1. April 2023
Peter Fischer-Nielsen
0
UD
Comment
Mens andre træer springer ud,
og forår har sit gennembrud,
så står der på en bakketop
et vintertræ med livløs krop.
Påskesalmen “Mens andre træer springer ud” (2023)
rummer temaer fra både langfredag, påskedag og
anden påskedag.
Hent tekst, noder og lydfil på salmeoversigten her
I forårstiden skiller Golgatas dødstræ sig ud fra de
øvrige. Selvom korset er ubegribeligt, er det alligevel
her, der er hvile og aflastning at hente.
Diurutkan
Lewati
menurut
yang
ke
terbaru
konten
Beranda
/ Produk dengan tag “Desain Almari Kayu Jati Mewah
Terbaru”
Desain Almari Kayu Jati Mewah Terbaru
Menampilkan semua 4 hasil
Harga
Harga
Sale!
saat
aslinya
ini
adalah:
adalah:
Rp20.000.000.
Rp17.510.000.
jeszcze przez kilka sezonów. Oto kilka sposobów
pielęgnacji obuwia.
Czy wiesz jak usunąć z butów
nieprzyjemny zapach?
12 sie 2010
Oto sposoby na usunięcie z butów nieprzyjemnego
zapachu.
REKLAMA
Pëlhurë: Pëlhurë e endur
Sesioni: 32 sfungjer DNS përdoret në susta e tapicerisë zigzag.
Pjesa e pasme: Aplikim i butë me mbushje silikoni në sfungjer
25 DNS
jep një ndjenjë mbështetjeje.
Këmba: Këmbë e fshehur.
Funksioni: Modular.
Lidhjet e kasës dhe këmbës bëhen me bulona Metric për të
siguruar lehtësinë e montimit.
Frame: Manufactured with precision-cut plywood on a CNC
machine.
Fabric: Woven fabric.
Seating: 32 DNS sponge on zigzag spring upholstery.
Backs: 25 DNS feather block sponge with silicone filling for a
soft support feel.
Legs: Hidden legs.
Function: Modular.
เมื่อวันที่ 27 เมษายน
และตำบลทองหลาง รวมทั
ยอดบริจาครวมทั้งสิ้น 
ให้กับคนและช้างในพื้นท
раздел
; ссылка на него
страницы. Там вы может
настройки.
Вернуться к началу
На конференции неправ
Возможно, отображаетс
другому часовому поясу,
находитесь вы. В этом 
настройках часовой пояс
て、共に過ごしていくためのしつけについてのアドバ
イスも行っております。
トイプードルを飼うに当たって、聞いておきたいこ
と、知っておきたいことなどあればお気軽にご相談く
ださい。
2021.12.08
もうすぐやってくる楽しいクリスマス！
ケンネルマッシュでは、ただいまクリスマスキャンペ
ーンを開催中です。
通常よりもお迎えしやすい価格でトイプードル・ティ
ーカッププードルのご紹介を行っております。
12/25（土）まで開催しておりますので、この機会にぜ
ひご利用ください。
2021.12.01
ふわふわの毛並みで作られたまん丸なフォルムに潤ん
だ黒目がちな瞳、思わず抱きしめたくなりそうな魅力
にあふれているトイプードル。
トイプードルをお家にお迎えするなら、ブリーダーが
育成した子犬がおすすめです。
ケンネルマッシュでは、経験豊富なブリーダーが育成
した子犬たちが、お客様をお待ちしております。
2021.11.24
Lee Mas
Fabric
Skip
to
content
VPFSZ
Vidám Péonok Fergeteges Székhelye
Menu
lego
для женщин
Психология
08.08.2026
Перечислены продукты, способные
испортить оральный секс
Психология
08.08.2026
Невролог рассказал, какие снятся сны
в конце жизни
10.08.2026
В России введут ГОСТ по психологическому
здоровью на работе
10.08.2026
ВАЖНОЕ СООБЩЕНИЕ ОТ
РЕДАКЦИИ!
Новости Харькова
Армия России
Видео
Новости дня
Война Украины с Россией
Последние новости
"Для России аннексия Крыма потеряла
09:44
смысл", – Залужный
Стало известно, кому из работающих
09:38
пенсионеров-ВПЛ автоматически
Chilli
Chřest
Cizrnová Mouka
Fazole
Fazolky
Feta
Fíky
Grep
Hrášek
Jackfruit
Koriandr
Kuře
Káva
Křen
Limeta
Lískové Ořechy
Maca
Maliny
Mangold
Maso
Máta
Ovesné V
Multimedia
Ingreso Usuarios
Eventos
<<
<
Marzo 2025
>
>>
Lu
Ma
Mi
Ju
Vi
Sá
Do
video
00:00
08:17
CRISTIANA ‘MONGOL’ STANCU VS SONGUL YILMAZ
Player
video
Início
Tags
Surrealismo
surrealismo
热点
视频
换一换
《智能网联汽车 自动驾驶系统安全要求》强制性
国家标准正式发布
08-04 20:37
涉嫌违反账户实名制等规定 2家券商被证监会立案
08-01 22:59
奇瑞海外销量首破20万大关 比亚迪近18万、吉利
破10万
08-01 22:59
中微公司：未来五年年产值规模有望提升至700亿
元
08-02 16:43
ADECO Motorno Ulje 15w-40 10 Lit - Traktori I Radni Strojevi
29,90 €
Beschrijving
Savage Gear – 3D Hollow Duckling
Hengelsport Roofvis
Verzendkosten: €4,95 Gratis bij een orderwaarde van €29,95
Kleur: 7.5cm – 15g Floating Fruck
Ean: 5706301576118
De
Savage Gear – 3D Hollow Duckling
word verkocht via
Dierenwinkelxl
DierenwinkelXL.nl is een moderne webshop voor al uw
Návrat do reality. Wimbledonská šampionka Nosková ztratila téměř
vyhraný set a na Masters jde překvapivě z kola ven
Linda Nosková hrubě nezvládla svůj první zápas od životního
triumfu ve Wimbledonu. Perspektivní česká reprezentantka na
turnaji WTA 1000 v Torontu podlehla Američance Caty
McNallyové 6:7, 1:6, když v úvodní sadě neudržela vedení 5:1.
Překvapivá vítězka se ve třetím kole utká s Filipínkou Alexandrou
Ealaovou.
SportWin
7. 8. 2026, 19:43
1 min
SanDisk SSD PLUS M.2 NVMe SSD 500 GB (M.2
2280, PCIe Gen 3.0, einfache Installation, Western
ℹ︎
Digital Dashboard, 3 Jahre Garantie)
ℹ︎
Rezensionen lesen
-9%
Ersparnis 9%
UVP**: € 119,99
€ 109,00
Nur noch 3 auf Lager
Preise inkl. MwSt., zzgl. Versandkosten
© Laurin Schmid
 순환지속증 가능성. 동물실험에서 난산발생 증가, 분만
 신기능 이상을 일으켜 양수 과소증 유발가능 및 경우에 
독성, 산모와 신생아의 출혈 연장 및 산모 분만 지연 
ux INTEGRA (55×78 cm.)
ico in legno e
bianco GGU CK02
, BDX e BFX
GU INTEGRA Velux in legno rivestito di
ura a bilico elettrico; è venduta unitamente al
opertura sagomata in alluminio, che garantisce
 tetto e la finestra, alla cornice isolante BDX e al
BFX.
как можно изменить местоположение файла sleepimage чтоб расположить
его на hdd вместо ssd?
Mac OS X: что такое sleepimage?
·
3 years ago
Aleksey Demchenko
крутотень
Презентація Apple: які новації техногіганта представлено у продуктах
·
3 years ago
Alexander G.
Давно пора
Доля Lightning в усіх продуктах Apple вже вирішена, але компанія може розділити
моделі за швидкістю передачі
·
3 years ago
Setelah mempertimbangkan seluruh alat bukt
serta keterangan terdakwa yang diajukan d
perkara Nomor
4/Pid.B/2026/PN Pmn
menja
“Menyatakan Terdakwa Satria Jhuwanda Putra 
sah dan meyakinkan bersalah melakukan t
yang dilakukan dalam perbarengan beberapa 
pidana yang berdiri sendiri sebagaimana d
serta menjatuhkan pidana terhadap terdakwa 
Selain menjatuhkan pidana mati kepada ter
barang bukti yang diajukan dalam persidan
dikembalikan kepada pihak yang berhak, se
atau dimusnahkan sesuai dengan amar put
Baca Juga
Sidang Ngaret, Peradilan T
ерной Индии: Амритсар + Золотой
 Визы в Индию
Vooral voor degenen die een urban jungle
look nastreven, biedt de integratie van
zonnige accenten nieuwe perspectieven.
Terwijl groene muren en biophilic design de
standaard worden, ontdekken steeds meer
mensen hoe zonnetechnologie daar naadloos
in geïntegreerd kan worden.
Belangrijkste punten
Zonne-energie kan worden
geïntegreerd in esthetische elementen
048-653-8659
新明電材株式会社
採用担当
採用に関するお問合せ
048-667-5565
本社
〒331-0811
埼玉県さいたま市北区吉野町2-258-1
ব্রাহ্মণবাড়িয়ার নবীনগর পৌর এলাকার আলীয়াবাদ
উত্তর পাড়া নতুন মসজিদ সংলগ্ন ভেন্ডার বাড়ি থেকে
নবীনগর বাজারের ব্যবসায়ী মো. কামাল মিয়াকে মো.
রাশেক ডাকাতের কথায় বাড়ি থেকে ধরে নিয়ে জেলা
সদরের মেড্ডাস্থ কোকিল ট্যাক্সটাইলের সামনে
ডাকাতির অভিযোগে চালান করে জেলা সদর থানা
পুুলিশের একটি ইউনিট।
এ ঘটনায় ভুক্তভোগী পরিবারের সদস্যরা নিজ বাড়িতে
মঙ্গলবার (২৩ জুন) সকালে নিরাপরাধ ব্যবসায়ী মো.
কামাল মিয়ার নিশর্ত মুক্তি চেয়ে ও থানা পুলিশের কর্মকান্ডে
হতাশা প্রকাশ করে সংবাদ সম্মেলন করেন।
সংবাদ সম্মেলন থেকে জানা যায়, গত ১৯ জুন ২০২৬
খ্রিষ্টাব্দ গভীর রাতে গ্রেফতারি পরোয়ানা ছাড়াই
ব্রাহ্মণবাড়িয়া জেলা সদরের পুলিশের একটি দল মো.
== == ==
Where a line of the data includes the string "geïntegreerd", list that line.

Answer area:
in geïntegreerd kan worden.
geïntegreerd in esthetische elementen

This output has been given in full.